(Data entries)
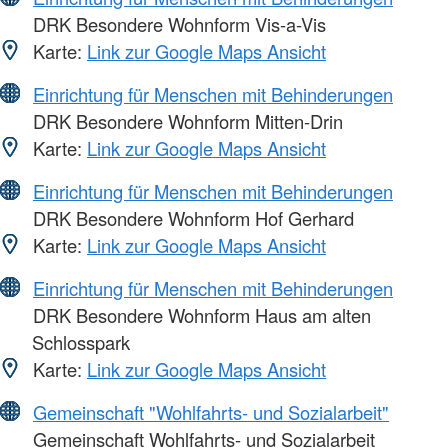
DRK Besondere Wohnform Vis-a-Vis
Karte:
Link zur Google Maps Ansicht
Einrichtung für Menschen mit Behinderungen
DRK Besondere Wohnform Mitten-Drin
Karte:
Link zur Google Maps Ansicht
Einrichtung für Menschen mit Behinderungen
DRK Besondere Wohnform Hof Gerhard
Karte:
Link zur Google Maps Ansicht
Einrichtung für Menschen mit Behinderungen
DRK Besondere Wohnform Haus am alten
Schlosspark
Karte:
Link zur Google Maps Ansicht
Gemeinschaft "Wohlfahrts- und Sozialarbeit"
Gemeinschaft Wohlfahrts- und Sozialarbeit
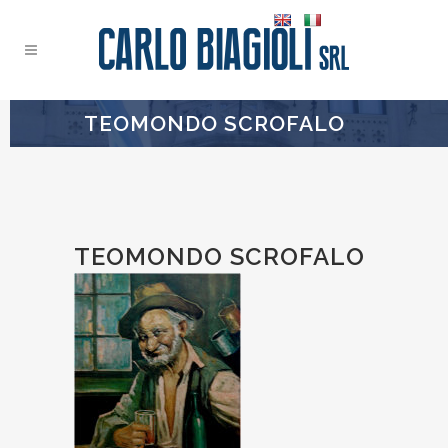
TEOMONDO SCROFALO
TEOMONDO SCROFALO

## Description of the task
Restate the records above verbatim. Pictures stay out.

## Written response
DRK Besondere Wohnform Vis-a-Vis
Karte:
Link zur Google Maps Ansicht
Einrichtung für Menschen mit Behinderungen
DRK Besondere Wohnform Mitten-Drin
Karte:
Link zur Google Maps Ansicht
Einrichtung für Menschen mit Behinderungen
DRK Besondere Wohnform Hof Gerhard
Karte:
Link zur Google Maps Ansicht
Einrichtung für Menschen mit Behinderungen
DRK Besondere Wohnform Haus am alten
Schlosspark
Karte:
Link zur Google Maps Ansicht
Gemeinschaft "Wohlfahrts- und Sozialarbeit"
Gemeinschaft Wohlfahrts- und Sozialarbeit
TEOMONDO SCROFALO
TEOMONDO SCROFALO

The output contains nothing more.